In spirit of the beloved half-hour program that preceded the movies, each character has her share of issues to face, many of which having been wreaked upon them as punishment for the simple crime of having too much money. Carrie (Sarah Jessica Parker) worries about her already fizzling two-year marriage to Big (Chris Noth) after he requests a two-days-a-week sabbaticals from their marriage in their separate condo (in this crappy housing market, the tortured souls are forced to hold on to two homes). Charlotte (Kristin Davis) feels threatened over the braless endowments of her bosomy Irish nanny. Miranda (Cynthia Nixon) struggles with the banality of unemployment upon telling off her chauvinist boss and a pre-menopausal Samantha (Kim Cattrall) employs the power of countless hormones and meds to kindle that eternal fire nestled safely inside her loins. It’s a true wonder that Bergman never thought to ponder the philosophical depths of these issues back in his heyday.
Needing some much-deserved escapism from their bourgeois purgatory, the girls opt to resolve their problems by doing what they do best: buy shit until their problems go away. In a move that makes the Arthur Fonzarelli’s shark-jumping exploits feel like an exercise in Italian neorealism, Carrie and company inexplicably find themselves embarking on an all-expense paid sojourn to a luxury resort in Abu Dhabi. To his credit, director Michael Patrick King – who might as well have titled this Sex and the Emirate – shoots the girls’ exotic new setting with a near-pornographic glee; the resort actually manages to boast more dynamic characterization than any of the four protagonists.

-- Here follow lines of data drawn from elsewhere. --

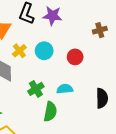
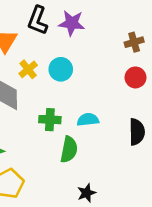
red circle: (75, 57) -> (135, 77), moved
green cross: (36, 89) -> (50, 120), turned 35

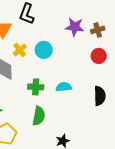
purple star: (72, 23) -> (75, 27), moved
green semicircle: (69, 149) -> (39, 116), moved

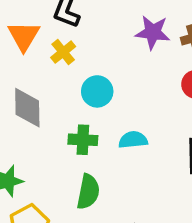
yellow cross: (20, 50) -> (63, 52), moved
cyan circle: (44, 50) -> (97, 91), moved

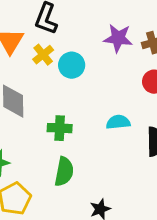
cyan circle: (97, 91) -> (72, 65), moved
cyan semicircle: (133, 140) -> (118, 122), moved

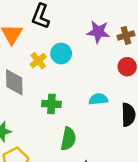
yellow cross: (43, 55) -> (38, 61), moved
green semicircle: (64, 172) -> (68, 139), moved

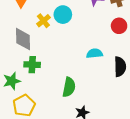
green cross: (51, 104) -> (32, 65), moved

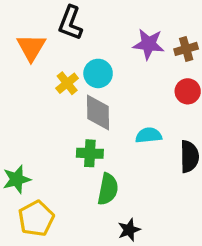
gray diamond: (23, 39) -> (98, 113), moved
green cross: (32, 65) -> (90, 153), moved

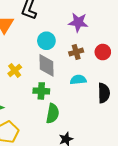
brown cross: (186, 49) -> (76, 52), moved
yellow cross: (67, 83) -> (15, 70), moved

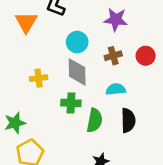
yellow cross: (15, 70) -> (39, 78), turned 32
black semicircle: (104, 93) -> (128, 120), moved
green semicircle: (53, 114) -> (95, 120), moved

The city looks great, but then the movie arbitrarily decides it wants to make a statement on the oppression of women and sexuality at the behest of religious zealotry. I do not doubt the noble intentions behind making such a bold statement, but I cannot help but question the sincerity of the filmmakers when the emotional climax of this proclamation involves a character furiously brandishing condoms in a city marketplace teeming with outraged bystanders – a scenario played entirely for laughs, I might add. And so the dubious message SatC2 devolves into a half-hearted, lazy critique of non-western sexual politics that meanders dangerously into condescending territory. King may just as well have shoehorned in scenes with the gals screaming “Hey! Look how enlightened we are!”
I know what you are asking: what does Abu Dhabi have to do with any of the aforementioned conflicts for any of these girls? I cannot answer that for you, but if you are worried about the problems introduced at the beginning of the movie not being resolved before the final credits roll, never you fear; each sub-plot is wrapped up with all the concision and ease of a Band-Aid application, supplying for us a neat little coda of happy endings having little to do with the travails these girls experienced in the 147 preceding minutes. But I suppose that is not really a big deal – after all, who needs lessons and story arcs when there are clothes to be bought and shoes to be worn and oodles of privilege to be flaunted?